LISTED RECORDS:
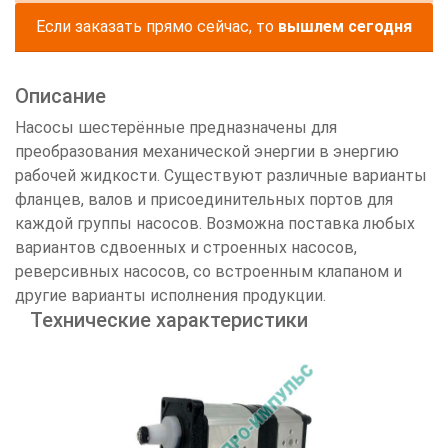
Если заказать прямо сейчас, то
вышлем сегодня
Описание
Насосы шестерённые предназначены для
преобразования механической энергии в энергию
рабочей жидкости. Существуют различные варианты
фланцев, валов и присоединительных портов для
каждой группы насосов. Возможна поставка любых
вариантов сдвоенных и строенных насосов,
реверсивных насосов, со встроенным клапаном и
другие варианты исполнения продукции.
Технические характеристики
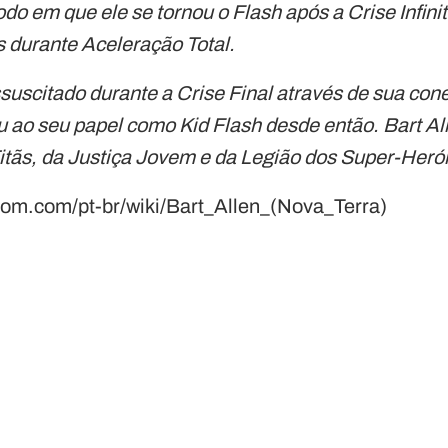
o em que ele se tornou o Flash após a Crise Infinit
s durante Aceleração Total.
essuscitado durante a Crise Final através de sua co
u ao seu papel como Kid Flash desde então. Bart Al
ãs, da Justiça Jovem e da Legião dos Super-Herói
ndom.com/pt-br/wiki/Bart_Allen_(Nova_Terra)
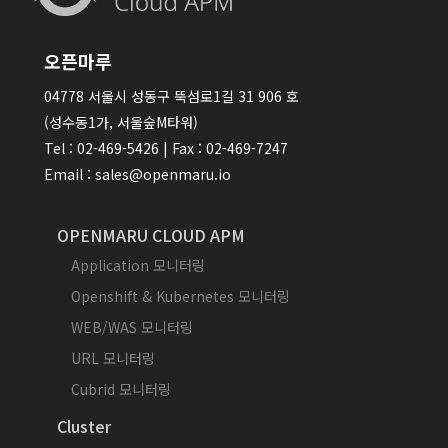
오픈마루
04778 서울시 성동구 뚝섬로1길 31 906 호
(성수동1가, 서울숲M타워)
Tel : 02-469-5426 | Fax : 02-469-7247
Email : sales@openmaru.io
OPENMARU CLOUD APM
Application 모니터링
Openshift & Kubernetes 모니터링
WEB/WAS 모니터링
URL 모니터링
Cubrid 모니터링
Cluster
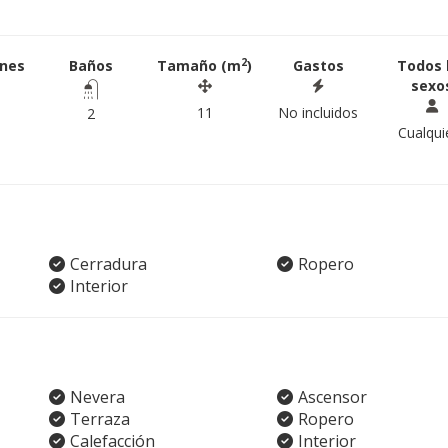
2
ones
Baños
Tamaño (m
)
Gastos
Todos 
sexo
11
No incluidos
2
Cualqui
Cerradura
Ropero
Interior
Nevera
Ascensor
Terraza
Ropero
Calefacción
Interior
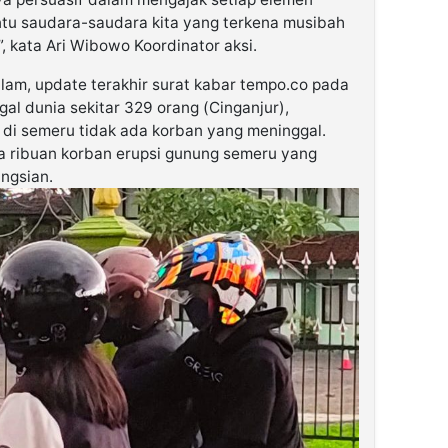
tu saudara-saudara kita yang terkena musibah
 kata Ari Wibowo Koordinator aksi.
am, update terakhir surat kabar tempo.co pada
al dunia sekitar 329 orang (Cinganjur),
 di semeru tidak ada korban yang meninggal.
a ribuan korban erupsi gunung semeru yang
ungsian.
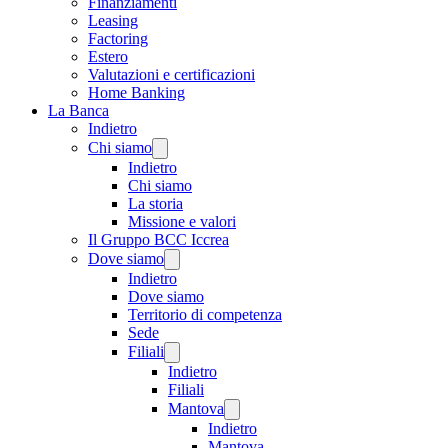
Finanziamenti
Leasing
Factoring
Estero
Valutazioni e certificazioni
Home Banking
La Banca
Indietro
Chi siamo
Indietro
Chi siamo
La storia
Missione e valori
Il Gruppo BCC Iccrea
Dove siamo
Indietro
Dove siamo
Territorio di competenza
Sede
Filiali
Indietro
Filiali
Mantova
Indietro
Mantova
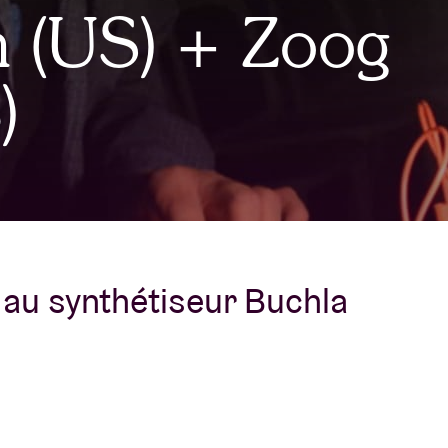
n (US) + Zoog
À propos de l'A
rs
)
Contact
au synthétiseur Buchla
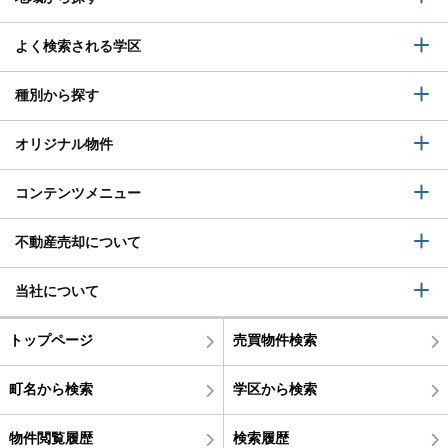
よく検索される学区
種別から探す
オリジナル物件
コンテンツメニュー
不動産売却について
当社について
トップページ
売買物件検索
町名から検索
学区から検索
物件閲覧履歴
検索履歴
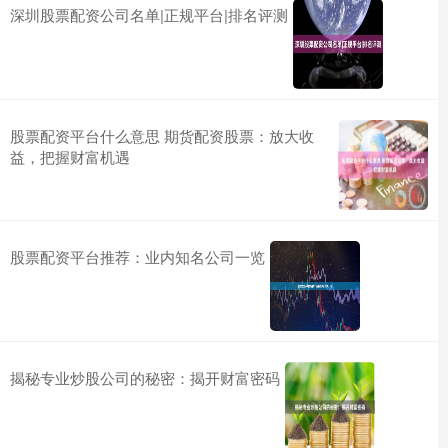
深圳股票配资公司名单|正规平台|排名评测
股票配资平台什么意思 期货配资股票：放大收
益，把握财富机遇
股票配资平台推荐：业内知名公司一览
揭秘专业炒股公司的秘密：揭开财富密码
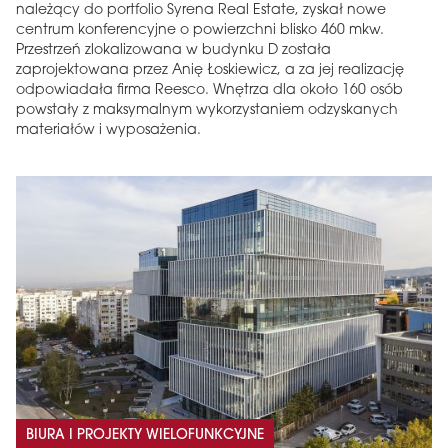
należący do portfolio Syrena Real Estate, zyskał nowe
centrum konferencyjne o powierzchni blisko 460 mkw.
Przestrzeń zlokalizowana w budynku D została
zaprojektowana przez Anię Łoskiewicz, a za jej realizację
odpowiadała firma Reesco. Wnętrza dla około 160 osób
powstały z maksymalnym wykorzystaniem odzyskanych
materiałów i wyposażenia.
BIURA I PROJEKTY WIELOFUNKCYJNE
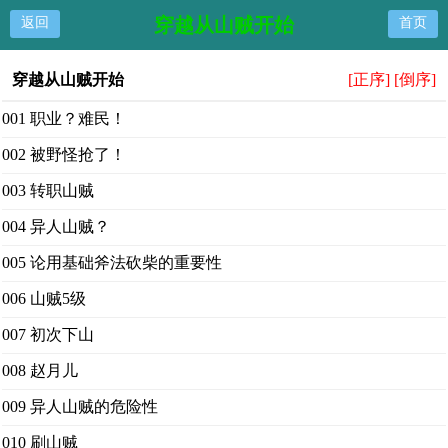
穿越从山贼开始
返回
首页
穿越从山贼开始
[正序]
[倒序]
001 职业？难民！
002 被野怪抢了！
003 转职山贼
004 异人山贼？
005 论用基础斧法砍柴的重要性
006 山贼5级
007 初次下山
008 赵月儿
009 异人山贼的危险性
010 刷山贼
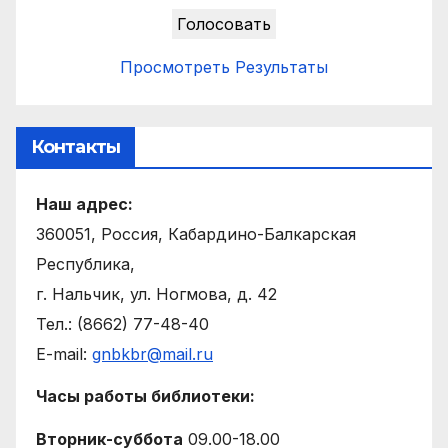
Просмотреть Результаты
Контакты
Наш адрес:
360051, Россия, Кабардино-Балкарская
Республика,
г. Нальчик, ул. Ногмова, д. 42
Тел.: (8662) 77-48-40
E-mail:
gnbkbr@mail.ru
Часы работы библиотеки:
Вторник-суббота
09.00-18.00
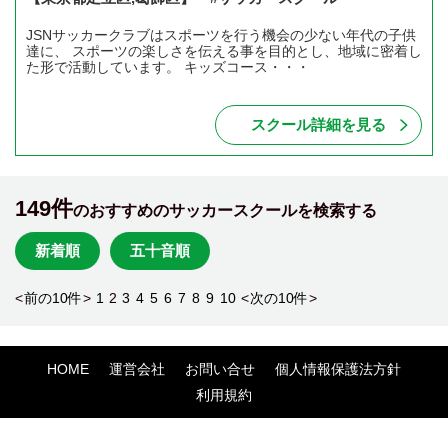
JSNサッカークラブはスポーツを行う機会の少ない年代の子供
達に、 スポーツの楽しさを伝える事を目的とし、地域に密着し
た形で活動しています。 キッズコース・・・
スクール詳細を見る
149件
のおすすめのサッカースクールを検索する
新着順
五十音順
<
前の10件
>
1
2
3
4
5
6
7
8
9
10
<
次の10件
>
HOME
運営会社
お問い合せ
個人情報保護法方針
利用規約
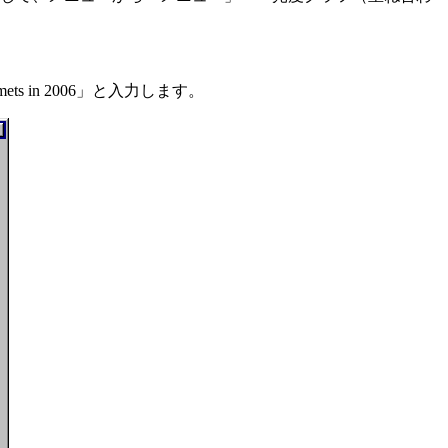
 in 2006」と入力します。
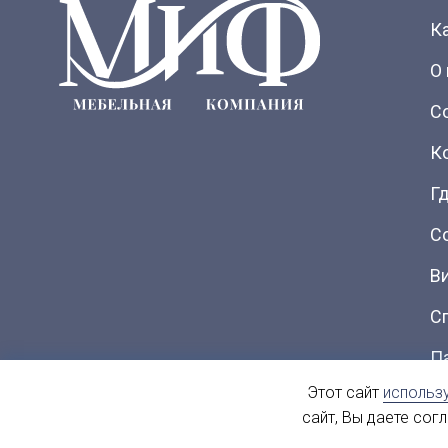
К
О
С
К
Гд
С
В
С
П
Этот сайт
использ
Ка
сайт, Вы даете сог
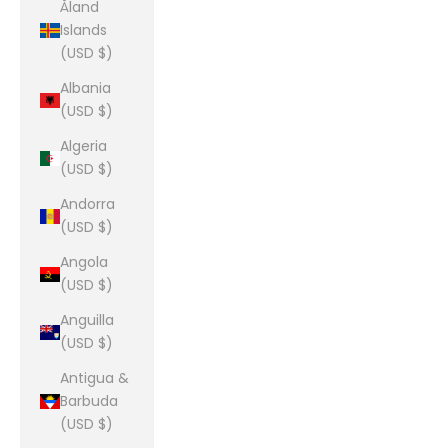
Åland
Islands
(USD $)
Albania
(USD $)
Algeria
(USD $)
Andorra
(USD $)
Angola
(USD $)
Anguilla
(USD $)
Antigua &
Barbuda
(USD $)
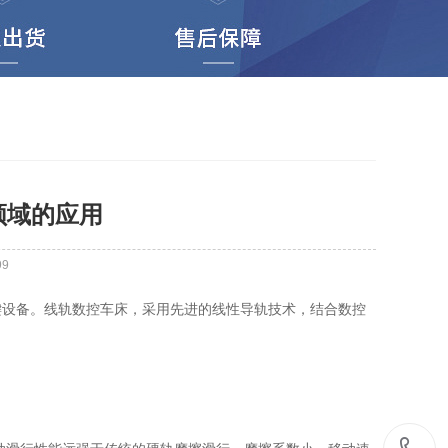
领域的应用
99
设备。线轨数控车床，采用先进的线性导轨技术，结合数控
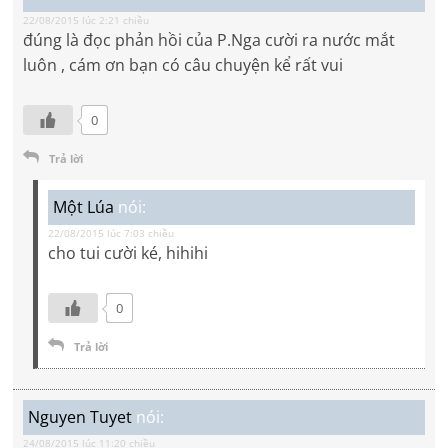
22/08/2015 lúc 2:21 chiều
đúng là đọc phản hồi của P.Nga cười ra nước mắt
luôn , cám ơn bạn có câu chuyện kể rất vui
0
Trả lời
Một Lúa
nói:
22/08/2015 lúc 7:03 chiều
cho tui cười ké, hihihi
0
Trả lời
Nguyen Tuyet
nói:
24/08/2015 lúc 11:20 chiều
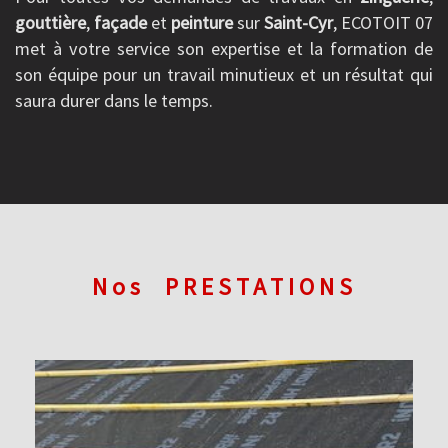
gouttière
,
façade
et
peinture
sur
Saint-Cyr
, ECOTOIT 07
met à votre service son expertise et la formation de
son équipe pour un travail minutieux et un résultat qui
saura durer dans le temps.
Nos
PRESTATIONS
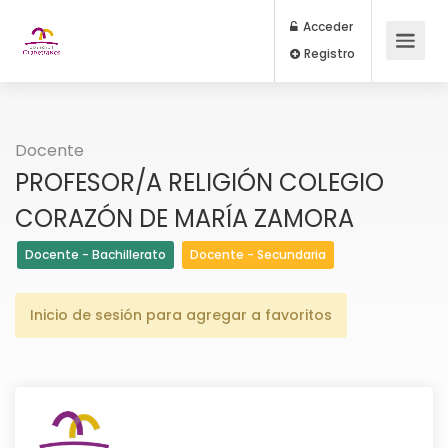
Acceder
Registro
Docente
PROFESOR/A RELIGIÓN COLEGIO
CORAZÓN DE MARÍA ZAMORA
Docente - Bachillerato
Docente - Secundaria
Inicio de sesión para agregar a favoritos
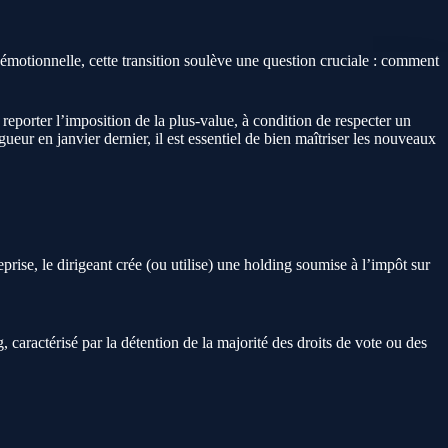
émotionnelle, cette transition soulève une question cruciale : comment
reporter l’imposition de la plus-value, à condition de respecter un
ueur en janvier dernier, il est essentiel de bien maîtriser les nouveaux
ise, le dirigeant crée (ou utilise) une holding soumise à l’impôt sur
 caractérisé par la détention de la majorité des droits de vote ou des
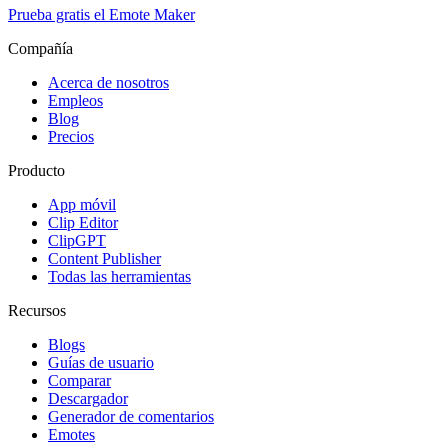
Prueba gratis el Emote Maker
Compañía
Acerca de nosotros
Empleos
Blog
Precios
Producto
App móvil
Clip Editor
ClipGPT
Content Publisher
Todas las herramientas
Recursos
Blogs
Guías de usuario
Comparar
Descargador
Generador de comentarios
Emotes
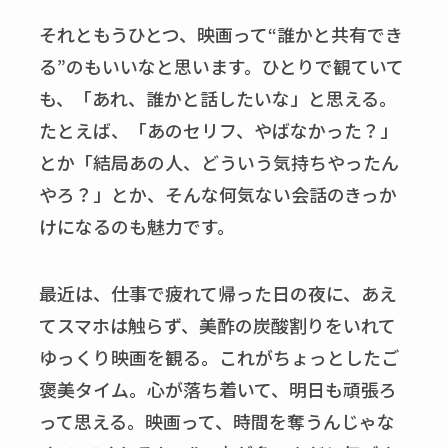
それともうひとつ、映画って
“
誰かと共有でき
る
”
のもいいなと思います。ひとりで観ていて
も、「あれ、誰かと話したいな」と思える。
たとえば、「あのセリフ、やばなかった？」
とか「結局あの人、どういう気持ちやったん
やろ？」とか、そんな何気ない会話のきっか
けになるのも魅力です。
最近は、仕事で疲れて帰った日の夜に、あえ
てスマホは触らず、美酢の炭酸割りをいれて
ゆっくり映画を観る。これがちょっとしたご
褒美タイム。心が落ち着いて、明日も頑張ろ
って思える。映画って、時間を奪うんじゃな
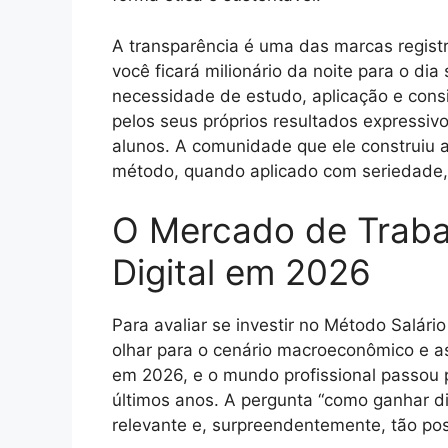
A transparência é uma das marcas regis
você ficará milionário da noite para o dia 
necessidade de estudo, aplicação e cons
pelos seus próprios resultados expressiv
alunos. A comunidade que ele construiu
método, quando aplicado com seriedade, 
O Mercado de Traba
Digital em 2026
Para avaliar se investir no Método Salário
olhar para o cenário macroeconômico e a
em 2026, e o mundo profissional passou p
últimos anos. A pergunta “como ganhar di
relevante e, surpreendentemente, tão pos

YOUR TASK: When you give the entries again, keep them exact and omit any picture they contain.

ANSWER FOR THE TASK:
Если заказать прямо сейчас, то
вышлем сегодня
Описание
Насосы шестерённые предназначены для
преобразования механической энергии в энергию
рабочей жидкости. Существуют различные варианты
фланцев, валов и присоединительных портов для
каждой группы насосов. Возможна поставка любых
вариантов сдвоенных и строенных насосов,
реверсивных насосов, со встроенным клапаном и
другие варианты исполнения продукции.
Технические характеристики
o em que ele se tornou o Flash após a Crise Infinit
s durante Aceleração Total.
essuscitado durante a Crise Final através de sua co
u ao seu papel como Kid Flash desde então. Bart Al
ãs, da Justiça Jovem e da Legião dos Super-Herói
ndom.com/pt-br/wiki/Bart_Allen_(Nova_Terra)
오픈마루
04778 서울시 성동구 뚝섬로1길 31 906 호
(성수동1가, 서울숲M타워)
Tel : 02-469-5426 | Fax : 02-469-7247
Email : sales@openmaru.io
OPENMARU CLOUD APM
Application 모니터링
Openshift & Kubernetes 모니터링
WEB/WAS 모니터링
URL 모니터링
Cubrid 모니터링
Cluster
2
ones
Baños
Tamaño (m
)
Gastos
Todos 
sexo
11
No incluidos
2
Cualqui
Cerradura
Ropero
Interior
Nevera
Ascensor
Terraza
Ropero
Calefacción
Interior
tu saudara-saudara kita yang terkena musibah
 kata Ari Wibowo Koordinator aksi.
am, update terakhir surat kabar tempo.co pada
al dunia sekitar 329 orang (Cinganjur),
 di semeru tidak ada korban yang meninggal.
a ribuan korban erupsi gunung semeru yang
ungsian.
Finanziamenti
Leasing
Factoring
Estero
Valutazioni e certificazioni
Home Banking
La Banca
Indietro
Chi siamo
Indietro
Chi siamo
La storia
Missione e valori
Il Gruppo BCC Iccrea
Dove siamo
Indietro
Dove siamo
Territorio di competenza
Sede
Filiali
Indietro
Filiali
Mantova
Indietro
Mantova
n (US) + Zoog
À propos de l'A
rs
)
Contact
au synthétiseur Buchla
よく検索される学区
種別から探す
オリジナル物件
コンテンツメニュー
不動産売却について
当社について
トップページ
売買物件検索
町名から検索
学区から検索
物件閲覧履歴
検索履歴
深圳股票配资公司名单|正规平台|排名评测
股票配资平台什么意思 期货配资股票：放大收
益，把握财富机遇
股票配资平台推荐：业内知名公司一览
揭秘专业炒股公司的秘密：揭开财富密码
należący do portfolio Syrena Real Estate, zyskał nowe
centrum konferencyjne o powierzchni blisko 460 mkw.
Przestrzeń zlokalizowana w budynku D została
zaprojektowana przez Anię Łoskiewicz, a za jej realizację
odpowiadała firma Reesco. Wnętrza dla około 160 osób
powstały z maksymalnym wykorzystaniem odzyskanych
materiałów i wyposażenia.
BIURA I PROJEKTY WIELOFUNKCYJNE
穿越从山贼开始
返回
首页
穿越从山贼开始
[正序]
[倒序]
001 职业？难民！
002 被野怪抢了！
003 转职山贼
004 异人山贼？
005 论用基础斧法砍柴的重要性
006 山贼5级
007 初次下山
008 赵月儿
009 异人山贼的危险性
010 刷山贼
Просмотреть Результаты
Контакты
Наш адрес:
360051, Россия, Кабардино-Балкарская
Республика,
г. Нальчик, ул. Ногмова, д. 42
Тел.: (8662) 77-48-40
E-mail:
gnbkbr@mail.ru
Часы работы библиотеки:
Вторник-суббота
09.00-18.00
JSNサッカークラブはスポーツを行う機会の少ない年代の子供
達に、 スポーツの楽しさを伝える事を目的とし、地域に密着し
た形で活動しています。 キッズコース・・・
スクール詳細を見る
149件
のおすすめのサッカースクールを検索する
新着順
五十音順
<
前の10件
>
1
2
3
4
5
6
7
8
9
10
<
次の10件
>
HOME
運営会社
お問い合せ
個人情報保護法方針
利用規約
 in 2006」と入力します。
К
О
С
К
Гд
С
В
С
П
Этот сайт
использ
Ка
сайт, Вы даете сог
Åland
Islands
(USD $)
Albania
(USD $)
Algeria
(USD $)
Andorra
(USD $)
Angola
(USD $)
Anguilla
(USD $)
Antigua &
Barbuda
(USD $)
领域的应用
99
设备。线轨数控车床，采用先进的线性导轨技术，结合数控
22/08/2015 lúc 2:21 chiều
đúng là đọc phản hồi của P.Nga cười ra nước mắt
luôn , cám ơn bạn có câu chuyện kể rất vui
0
Trả lời
Một Lúa
nói:
22/08/2015 lúc 7:03 chiều
cho tui cười ké, hihihi
0
Trả lời
Nguyen Tuyet
nói:
24/08/2015 lúc 11:20 chiều
gouttière
,
façade
et
peinture
sur
Saint-Cyr
, ECOTOIT 07
met à votre service son expertise et la formation de
son équipe pour un travail minutieux et un résultat qui
saura durer dans le temps.
Nos
PRESTATIONS
Acceder
Registro
Docente
PROFESOR/A RELIGIÓN COLEGIO
CORAZÓN DE MARÍA ZAMORA
Docente - Bachillerato
Docente - Secundaria
Inicio de sesión para agregar a favoritos
émotionnelle, cette transition soulève une question cruciale : comment
reporter l’imposition de la plus-value, à condition de respecter un
ueur en janvier dernier, il est essentiel de bien maîtriser les nouveaux
ise, le dirigeant crée (ou utilise) une holding soumise à l’impôt sur
 caractérisé par la détention de la majorité des droits de vote ou des
Prueba gratis el Emote Maker
Compañía
Acerca de nosotros
Empleos
Blog
Precios
Producto
App móvil
Clip Editor
ClipGPT
Content Publisher
Todas las herramientas
Recursos
Blogs
Guías de usuario
Comparar
Descargador
Generador de comentarios
Emotes
それともうひとつ、映画って
“
誰かと共有でき
る
”
のもいいなと思います。ひとりで観ていて
も、「あれ、誰かと話したいな」と思える。
たとえば、「あのセリフ、やばなかった？」
とか「結局あの人、どういう気持ちやったん
やろ？」とか、そんな何気ない会話のきっか
けになるのも魅力です。
最近は、仕事で疲れて帰った日の夜に、あえ
てスマホは触らず、美酢の炭酸割りをいれて
ゆっくり映画を観る。これがちょっとしたご
褒美タイム。心が落ち着いて、明日も頑張ろ
って思える。映画って、時間を奪うんじゃな
A transparência é uma das marcas regis
você ficará milionário da noite para o dia 
necessidade de estudo, aplicação e cons
pelos seus próprios resultados expressiv
alunos. A comunidade que ele construiu
método, quando aplicado com seriedade, 
O Mercado de Traba
Digital em 2026
Para avaliar se investir no Método Salário
olhar para o cenário macroeconômico e a
em 2026, e o mundo profissional passou p
últimos anos. A pergunta “como ganhar di
relevante e, surpreendentemente, tão pos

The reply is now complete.